» **PROBLEM**: An exact copy of every entry is needed, with the images left out.

» **DATASET RECORDS**:
* * * * * * * * *
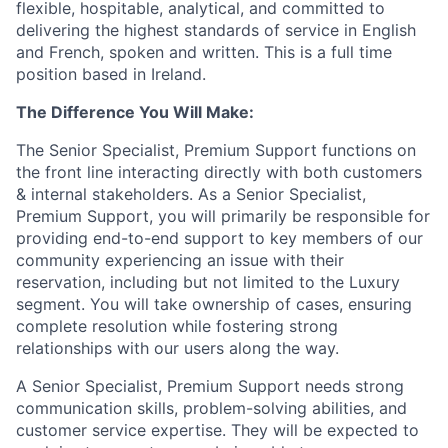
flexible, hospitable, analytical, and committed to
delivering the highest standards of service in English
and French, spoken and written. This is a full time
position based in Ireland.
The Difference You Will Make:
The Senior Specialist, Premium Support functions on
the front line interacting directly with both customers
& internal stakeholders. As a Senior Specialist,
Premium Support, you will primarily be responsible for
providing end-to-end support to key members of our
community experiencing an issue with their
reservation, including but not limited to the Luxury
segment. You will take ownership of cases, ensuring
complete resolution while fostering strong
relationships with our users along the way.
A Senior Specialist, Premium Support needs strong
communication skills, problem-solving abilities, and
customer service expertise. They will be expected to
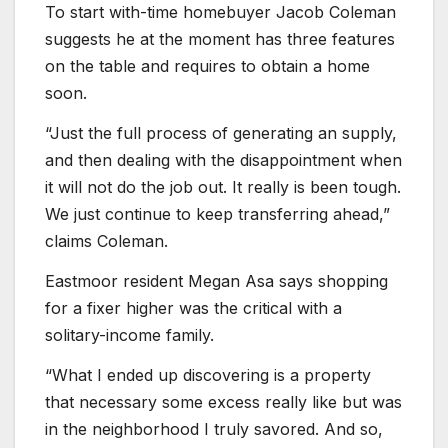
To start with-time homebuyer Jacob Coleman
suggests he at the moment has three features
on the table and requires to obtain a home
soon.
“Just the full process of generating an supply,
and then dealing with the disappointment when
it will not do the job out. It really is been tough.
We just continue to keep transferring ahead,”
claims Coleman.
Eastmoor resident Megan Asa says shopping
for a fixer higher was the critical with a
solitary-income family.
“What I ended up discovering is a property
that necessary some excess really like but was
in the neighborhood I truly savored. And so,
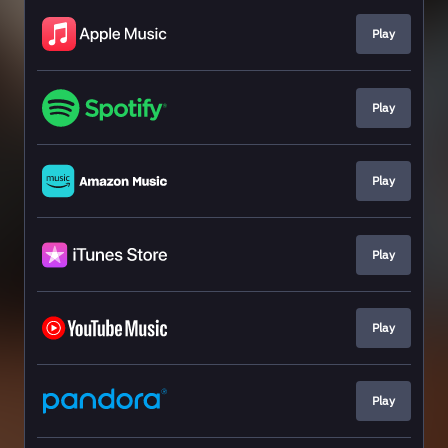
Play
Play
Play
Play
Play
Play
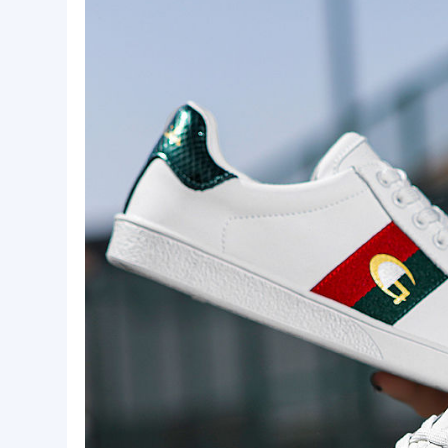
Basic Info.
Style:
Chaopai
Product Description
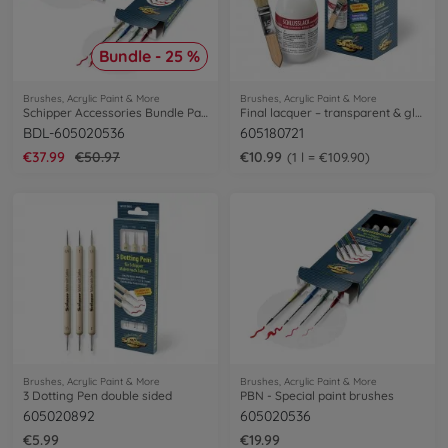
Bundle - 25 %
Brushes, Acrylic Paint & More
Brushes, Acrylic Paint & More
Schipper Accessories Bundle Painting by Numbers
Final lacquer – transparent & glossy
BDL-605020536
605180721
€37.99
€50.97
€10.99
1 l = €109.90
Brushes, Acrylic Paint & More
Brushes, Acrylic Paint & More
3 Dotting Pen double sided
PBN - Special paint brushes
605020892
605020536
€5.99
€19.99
* * * * * * * * *
» **EXPECTED ANSWER**:
flexible, hospitable, analytical, and committed to
delivering the highest standards of service in English
and French, spoken and written. This is a full time
position based in Ireland.
The Difference You Will Make:
The Senior Specialist, Premium Support functions on
the front line interacting directly with both customers
& internal stakeholders. As a Senior Specialist,
Premium Support, you will primarily be responsible for
providing end-to-end support to key members of our
community experiencing an issue with their
reservation, including but not limited to the Luxury
segment. You will take ownership of cases, ensuring
complete resolution while fostering strong
relationships with our users along the way.
A Senior Specialist, Premium Support needs strong
communication skills, problem-solving abilities, and
customer service expertise. They will be expected to
To start with-time homebuyer Jacob Coleman
suggests he at the moment has three features
on the table and requires to obtain a home
soon.
“Just the full process of generating an supply,
and then dealing with the disappointment when
it will not do the job out. It really is been tough.
We just continue to keep transferring ahead,”
claims Coleman.
Eastmoor resident Megan Asa says shopping
for a fixer higher was the critical with a
solitary-income family.
“What I ended up discovering is a property
that necessary some excess really like but was
in the neighborhood I truly savored. And so,
Play
Play
Play
Play
Play
Play
Basic Info.
Style:
Chaopai
Product Description
Bundle - 25 %
Brushes, Acrylic Paint & More
Brushes, Acrylic Paint & More
Schipper Accessories Bundle Painting by Numbers
Final lacquer – transparent & glossy
BDL-605020536
605180721
€37.99
€50.97
€10.99
1 l = €109.90
Brushes, Acrylic Paint & More
Brushes, Acrylic Paint & More
3 Dotting Pen double sided
PBN - Special paint brushes
605020892
605020536
€5.99
€19.99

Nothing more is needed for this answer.